WESTLAKE ACADEMY HONORS UN’S INTERNATIONAL HOLOCAUST REMEMBRANCE DAY

Students at Westlake Academy participated in several activities this week to honor Holocaust victims and pay tribute to International Holocaust Remembrance Day, held Jan. 27 to mark the anniversary of the liberation of the Nazi German Concentration and Extermination Camp of Auschwitz-Birkenau by the Soviet troops in 1945.

The event kicked off Monday with a presentation during the opening flag. Highlights this week included video footage shown of Holocaust survivors, an art display created by 9th grade students, daily facts provided by the History Club, and a student-made guided tour that showed WWII historic scenes and allowed students to learn about real people affected by the Holocaust. Due to the nature of the topic, the activities were limited to grades six through 12.

To honor victims, students wore badges that had the names, nationality and how each one died. Students wrote thoughts and reflections on back of the badges, which were collected for a special memorial wall to be displayed tomorrow during a lunch & learn movie in the performance hall. Tomorrow morning during the announcements, a teacher will share a story about his grandfather who was one of the U.S. soldiers who liberated the concentration camps.
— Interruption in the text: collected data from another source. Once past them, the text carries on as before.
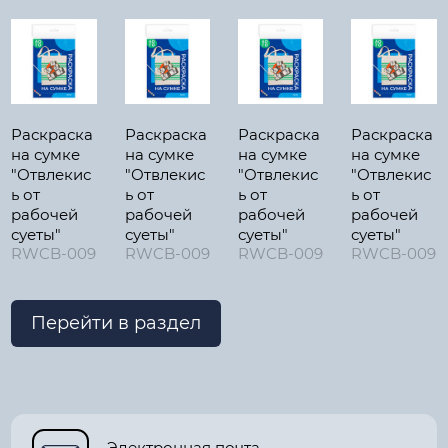
Раскраска
Раскраска
Раскраска
Раскраска
на сумке
на сумке
на сумке
на сумке
"Отвлекис
"Отвлекис
"Отвлекис
"Отвлекис
ь от
ь от
ь от
ь от
рабочей
рабочей
рабочей
рабочей
суеты"
суеты"
суеты"
суеты"
RWCB-009
RWCB-009
RWCB-009
RWCB-009
Перейти в раздел
Электронная почта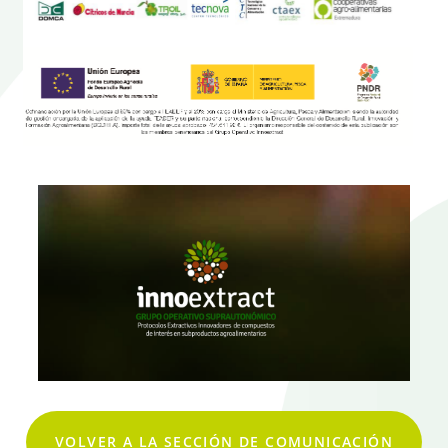
VOLVER A LA SECCIÓN DE COMUNICACIÓN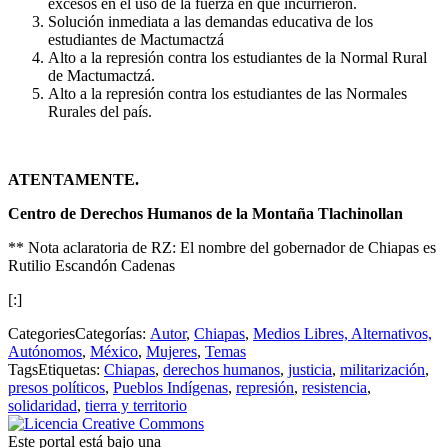
excesos en el uso de la fuerza en que incurrieron.
Solución inmediata a las demandas educativa de los
estudiantes de Mactumactzá
Alto a la represión contra los estudiantes de la Normal Rural
de Mactumactzá.
Alto a la represión contra los estudiantes de las Normales
Rurales del país.
ATENTAMENTE.
Centro de Derechos Humanos de la Montaña Tlachinollan
** Nota aclaratoria de RZ: El nombre del gobernador de Chiapas es
Rutilio Escandón Cadenas
[:]
Categories
Categorías
:
Autor
,
Chiapas
,
Medios Libres, Alternativos,
Autónomos
,
México
,
Mujeres
,
Temas
Tags
Etiquetas
:
Chiapas
,
derechos humanos
,
justicia
,
militarización
,
presos políticos
,
Pueblos Indígenas
,
represión
,
resistencia
,
solidaridad
,
tierra y territorio
Este portal está bajo una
Earlier in the week, two Westlake Academy students shared personal stories about family members who survived. Senior Ana Radan spoke about her 96-year-old great-grandfather, Gheorgiu Guana. When World War II began, he, along with every male over age 18 in Romania, was forced to join the army and fight on the side of the Germans. Because he was opposed and spoke out against the system, he was imprisoned in a concentration camp. Guana was released when the war ended and today makes his living as a farmer in Romania.
Senior student Eli Harter shared a story about his grandmother, Libby Millerkofsky, who managed a small coffee shop in Poland while she was in high school. Years later, she was among a group of girls kidnapped by a band of German soldiers for prostitution or experimentation. Amazingly, one of the soldiers happened to be a customer during the coffee shop days that had fallen in love with her, secretly told her how to escape. Eli said all of Millerkofsky’s family members, except an aunt and second cousin, were killed at Auschwitz.

Holocaust Remembrance Week is the second in a series of monthly awareness campaigns at Westlake Academy that brings more international awareness to the school. Future campaigns, which correlate with the UN calendar, will include International Mother Language Day, World Water Day and World Day for Cultural Diversity and Dialogue Day.